My identity was so tied to the successes of my hands that I would beat myself into the ground to see things through. Some might see that as tenacity or a virtuous sort of thing, but I am pretty sure it was pride. I wasn’t willing to let any thing fail on my watch. I did not yet know how to set healthy boundaries and manage myself well nor did I know how to say no—or how to create space and value for things like rest. I did not yet understand so very much.
2) I am a work in progress. And so are you.
Relationships and work are two very real things you will encounter in your twenties; they affect so much of the future ahead. I learned from my mistakes, yet still encounter temptations time and again. They look different though. Over the years I now recognize and embrace chances to know myself deeper and deeper. Just when I think I have it all figured out, there lays an opportunity to grow where I soon discover there is so much more to learn. (Acknowledge where you are. Repent and change course if you’re heading the wrong way. And then, for crying out loud, keep on going forward.)
Ultimately, all of these experiences showed me where I misplaced my identity. Now, the newest secret I am unlocking is that it is really not my strength that counts. My whole life, I fought to be independent, self-sufficient and responsible, even at the expense of bearing burdens I was never ever intended to carry alone. Now I’m learning to let go of things I cannot control. It is incredibly freeing. It makes me stronger. And another three years from now and after that, I’ll bet my butt cheeks that I have more things I’ve learned that I can add to this list.

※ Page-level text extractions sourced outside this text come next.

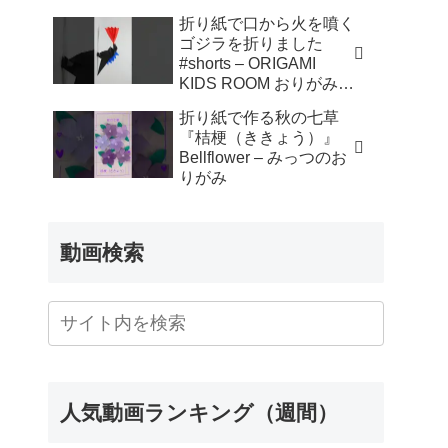
折り紙で口から火を噴く
ゴジラを折りました
#shorts – ORIGAMI
KIDS ROOM おりがみキ
ッズルーム
折り紙で作る秋の七草
『桔梗（ききょう）』
Bellflower – みっつのお
りがみ
動画検索
人気動画ランキング（週間）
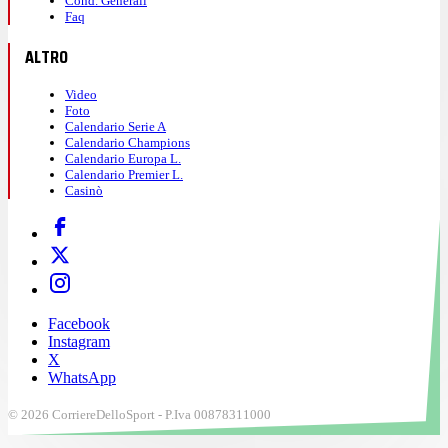
Cond. Generali
Faq
ALTRO
Video
Foto
Calendario Serie A
Calendario Champions
Calendario Europa L.
Calendario Premier L.
Casinò
Facebook
Instagram
X
WhatsApp
© 2026 CorriereDelloSport - P.Iva 00878311000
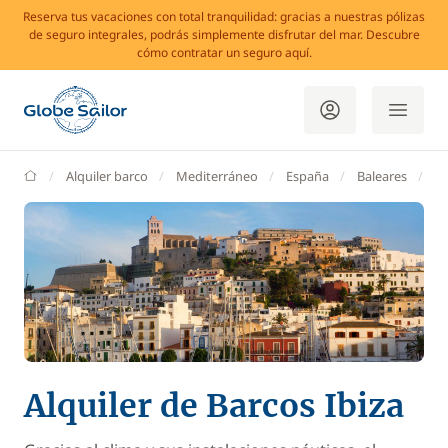
Reserva tus vacaciones con total tranquilidad: gracias a nuestras pólizas
de seguro integrales, podrás simplemente disfrutar del mar. Descubre
cómo contratar un seguro aquí.
GlobeSailor
Alquiler barco
Mediterráneo
España
Baleares
Ib
Alquiler de Barcos Ibiza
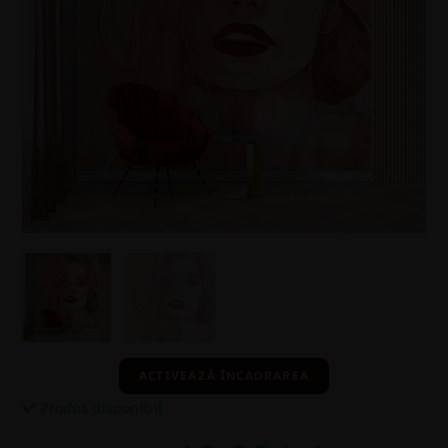
ACTIVEAZĂ ÎNCADRAREA
Produs disponibil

That is the beauty of it. The portrayal of “arriving” at some sense of perfection is such a freaking façade. We are all maturing, well most of us anyway, which is by no means an instantaneous process. It cannot be formulated by a filter nor programmed by a pretty silhouette wearing the latest and greatest that you know you cannot afford anyway.
Dear twenty-year old girl, if there is anything, any piece of advice I can give to you, its to embrace the real you. Don’t give in to the image that society tells you to be and don’t feel pressured to portray the idea that you have it all together 24/7. Delight in your so-called imperfections and the things that make you unique, the idiosyncrasies that no one else on this earth may possess.
Dear twenty-year old girl, there is only one you in there, and only you can be her. So find her, love her, and never ever let her hide within the shadows.